● What the task requires
All lines below between the line with "Inclusief toeristenbelasting" and the line with "en el sector inmobiliario", including both, must be copied exactly, and the pictures must be omitted.

--------------------

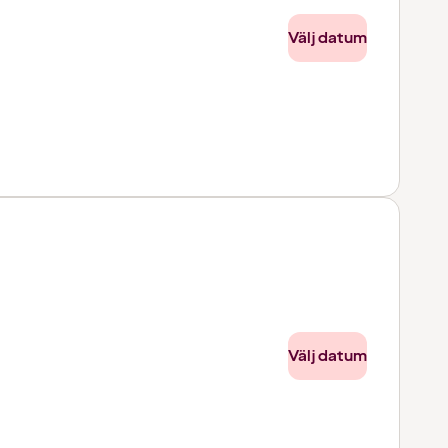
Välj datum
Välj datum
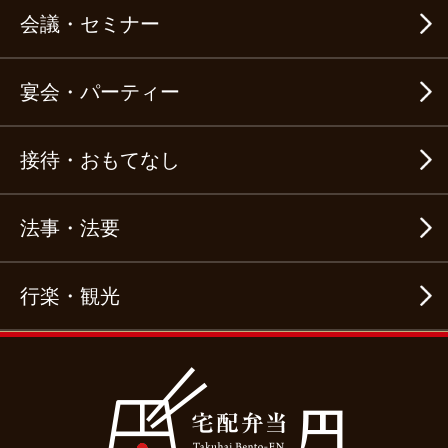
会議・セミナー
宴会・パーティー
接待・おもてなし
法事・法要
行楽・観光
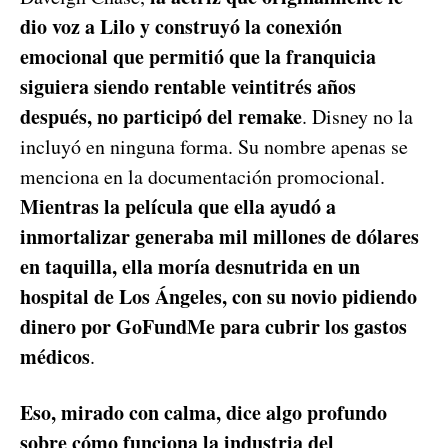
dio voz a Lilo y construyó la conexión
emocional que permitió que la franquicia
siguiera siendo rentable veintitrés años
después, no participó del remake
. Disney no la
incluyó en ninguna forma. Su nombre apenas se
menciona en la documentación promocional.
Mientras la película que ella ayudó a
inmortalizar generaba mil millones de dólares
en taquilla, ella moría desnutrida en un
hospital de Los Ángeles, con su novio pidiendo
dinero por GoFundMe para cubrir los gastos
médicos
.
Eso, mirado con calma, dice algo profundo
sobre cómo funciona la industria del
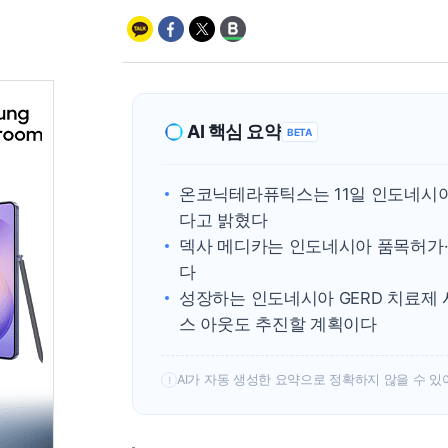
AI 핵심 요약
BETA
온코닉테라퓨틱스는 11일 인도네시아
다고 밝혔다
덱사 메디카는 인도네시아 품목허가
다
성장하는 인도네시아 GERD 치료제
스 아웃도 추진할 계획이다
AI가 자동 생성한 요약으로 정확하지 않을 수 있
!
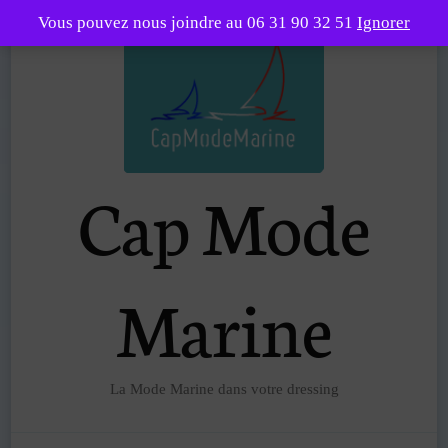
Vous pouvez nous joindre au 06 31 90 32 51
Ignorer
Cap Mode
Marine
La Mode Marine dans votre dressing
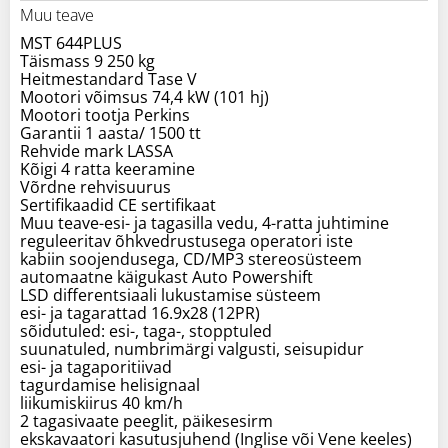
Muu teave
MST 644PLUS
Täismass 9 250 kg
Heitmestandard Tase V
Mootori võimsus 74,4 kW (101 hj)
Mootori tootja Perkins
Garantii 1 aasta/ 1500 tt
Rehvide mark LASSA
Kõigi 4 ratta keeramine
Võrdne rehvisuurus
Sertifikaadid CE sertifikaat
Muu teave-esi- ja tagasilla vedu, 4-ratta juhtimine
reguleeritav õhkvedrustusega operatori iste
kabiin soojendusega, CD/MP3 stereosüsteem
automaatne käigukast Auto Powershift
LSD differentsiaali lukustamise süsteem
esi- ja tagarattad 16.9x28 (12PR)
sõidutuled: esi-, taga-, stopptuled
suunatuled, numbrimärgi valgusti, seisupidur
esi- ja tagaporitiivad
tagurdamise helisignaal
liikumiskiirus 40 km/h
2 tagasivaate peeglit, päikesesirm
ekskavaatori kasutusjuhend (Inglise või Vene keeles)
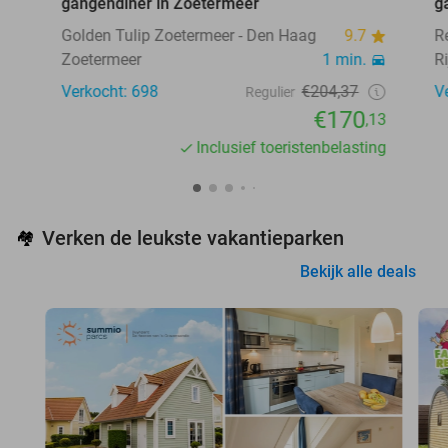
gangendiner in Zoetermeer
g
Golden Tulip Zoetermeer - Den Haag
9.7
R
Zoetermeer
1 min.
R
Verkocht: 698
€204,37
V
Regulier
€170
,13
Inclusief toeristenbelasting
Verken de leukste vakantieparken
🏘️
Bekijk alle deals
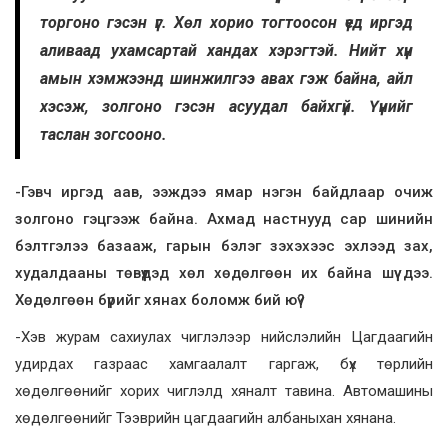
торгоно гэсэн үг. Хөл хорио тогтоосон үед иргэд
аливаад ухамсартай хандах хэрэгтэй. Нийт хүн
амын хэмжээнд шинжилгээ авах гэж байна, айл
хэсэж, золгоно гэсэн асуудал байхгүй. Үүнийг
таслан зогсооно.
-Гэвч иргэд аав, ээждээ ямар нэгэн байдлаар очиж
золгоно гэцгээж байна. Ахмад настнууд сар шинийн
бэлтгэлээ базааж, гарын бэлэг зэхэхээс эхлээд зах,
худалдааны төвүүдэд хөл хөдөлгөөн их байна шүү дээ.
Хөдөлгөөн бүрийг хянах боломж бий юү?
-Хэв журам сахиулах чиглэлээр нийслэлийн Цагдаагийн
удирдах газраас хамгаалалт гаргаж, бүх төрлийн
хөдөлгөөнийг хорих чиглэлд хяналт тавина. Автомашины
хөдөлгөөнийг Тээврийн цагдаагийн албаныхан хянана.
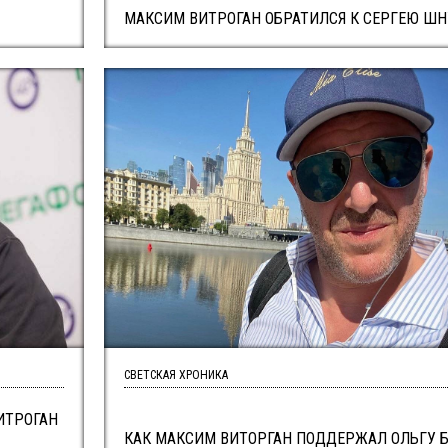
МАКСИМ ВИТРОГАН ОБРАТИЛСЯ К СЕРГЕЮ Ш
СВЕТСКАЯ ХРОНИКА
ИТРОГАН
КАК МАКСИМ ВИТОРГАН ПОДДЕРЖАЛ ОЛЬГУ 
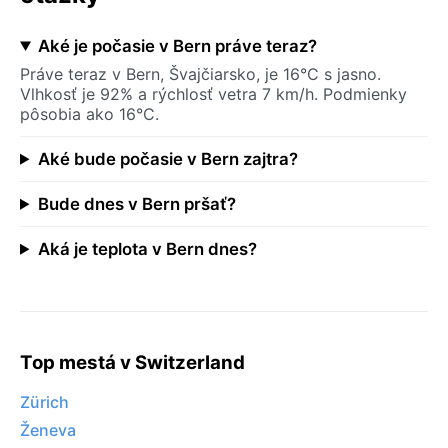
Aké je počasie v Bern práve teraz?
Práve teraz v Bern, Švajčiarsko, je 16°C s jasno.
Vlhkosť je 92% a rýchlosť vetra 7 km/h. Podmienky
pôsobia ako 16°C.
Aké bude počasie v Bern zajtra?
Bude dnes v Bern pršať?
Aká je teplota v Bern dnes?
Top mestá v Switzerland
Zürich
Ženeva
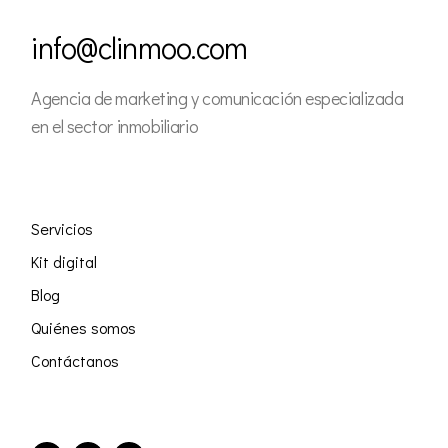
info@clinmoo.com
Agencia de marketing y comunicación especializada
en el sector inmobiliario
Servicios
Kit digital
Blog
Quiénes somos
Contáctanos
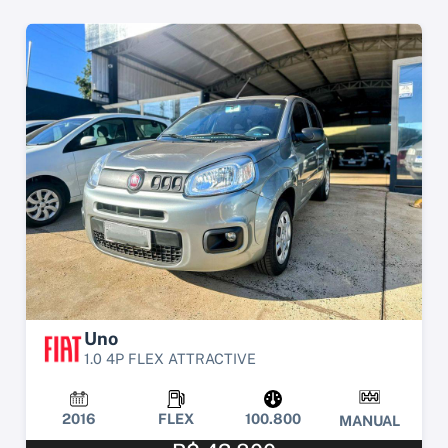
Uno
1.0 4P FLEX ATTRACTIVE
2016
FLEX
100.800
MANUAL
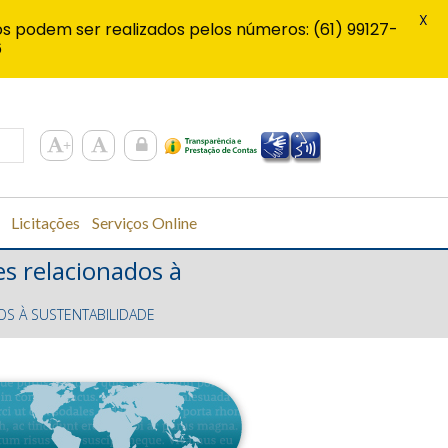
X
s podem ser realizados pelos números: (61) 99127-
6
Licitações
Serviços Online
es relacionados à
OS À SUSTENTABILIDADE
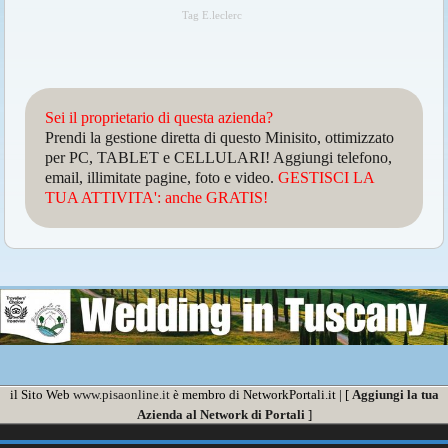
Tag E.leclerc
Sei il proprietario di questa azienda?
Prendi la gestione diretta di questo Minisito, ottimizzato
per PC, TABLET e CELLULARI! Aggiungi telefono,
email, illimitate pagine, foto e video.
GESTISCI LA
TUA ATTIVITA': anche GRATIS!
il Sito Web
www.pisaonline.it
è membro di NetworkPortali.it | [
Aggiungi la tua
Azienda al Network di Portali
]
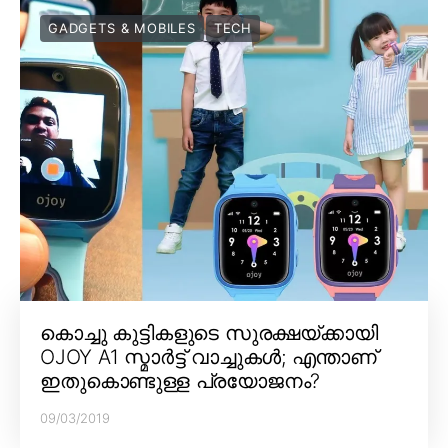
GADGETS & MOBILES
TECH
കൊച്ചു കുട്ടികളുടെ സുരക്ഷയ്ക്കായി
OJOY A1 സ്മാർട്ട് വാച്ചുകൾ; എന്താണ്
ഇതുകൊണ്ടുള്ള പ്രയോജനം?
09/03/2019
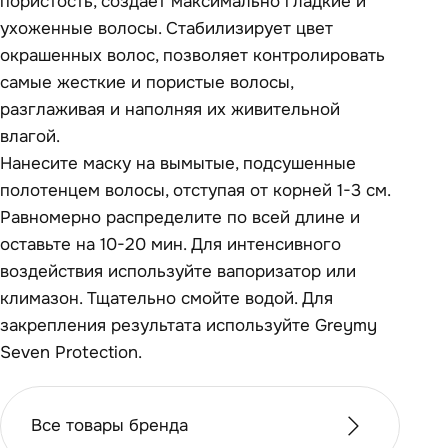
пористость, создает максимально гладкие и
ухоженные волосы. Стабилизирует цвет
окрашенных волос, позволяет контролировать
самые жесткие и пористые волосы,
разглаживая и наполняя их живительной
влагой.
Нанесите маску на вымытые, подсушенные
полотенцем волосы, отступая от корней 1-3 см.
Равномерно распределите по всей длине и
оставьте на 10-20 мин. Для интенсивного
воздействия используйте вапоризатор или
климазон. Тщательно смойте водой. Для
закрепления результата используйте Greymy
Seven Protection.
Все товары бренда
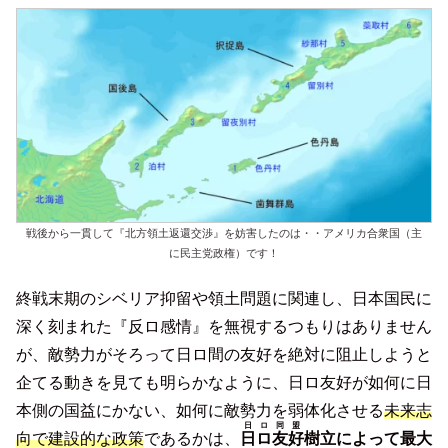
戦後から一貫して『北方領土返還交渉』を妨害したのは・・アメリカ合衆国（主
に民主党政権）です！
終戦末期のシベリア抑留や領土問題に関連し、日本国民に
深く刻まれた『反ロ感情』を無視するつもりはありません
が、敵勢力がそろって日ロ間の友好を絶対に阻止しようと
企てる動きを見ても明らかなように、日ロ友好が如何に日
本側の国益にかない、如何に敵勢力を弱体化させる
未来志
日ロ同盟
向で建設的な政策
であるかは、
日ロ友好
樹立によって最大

--------------------

● Solution to the exercise
Inclusief toeristenbelasting
Verken de leukste vakantieparken
🏘️
Bekijk alle deals
торгоно гэсэн үг. Хөл хорио тогтоосон үед иргэд
аливаад ухамсартай хандах хэрэгтэй. Нийт хүн
амын хэмжээнд шинжилгээ авах гэж байна, айл
хэсэж, золгоно гэсэн асуудал байхгүй. Үүнийг
таслан зогсооно.
-Гэвч иргэд аав, ээждээ ямар нэгэн байдлаар очиж
золгоно гэцгээж байна. Ахмад настнууд сар шинийн
бэлтгэлээ базааж, гарын бэлэг зэхэхээс эхлээд зах,
худалдааны төвүүдэд хөл хөдөлгөөн их байна шүү дээ.
Хөдөлгөөн бүрийг хянах боломж бий юү?
-Хэв журам сахиулах чиглэлээр нийслэлийн Цагдаагийн
удирдах газраас хамгаалалт гаргаж, бүх төрлийн
хөдөлгөөнийг хорих чиглэлд хяналт тавина. Автомашины
хөдөлгөөнийг Тээврийн цагдаагийн албаныхан хянана.
МАКСИМ ВИТРОГАН ОБРАТИЛСЯ К СЕРГЕЮ Ш
СВЕТСКАЯ ХРОНИКА
ИТРОГАН
КАК МАКСИМ ВИТОРГАН ПОДДЕРЖАЛ ОЛЬГУ 
Aké je počasie v Bern práve teraz?
Práve teraz v Bern, Švajčiarsko, je 16°C s jasno.
Vlhkosť je 92% a rýchlosť vetra 7 km/h. Podmienky
pôsobia ako 16°C.
Aké bude počasie v Bern zajtra?
Bude dnes v Bern pršať?
Aká je teplota v Bern dnes?
Top mestá v Switzerland
Zürich
Ženeva
info@clinmoo.com
Agencia de marketing y comunicación especializada
en el sector inmobiliario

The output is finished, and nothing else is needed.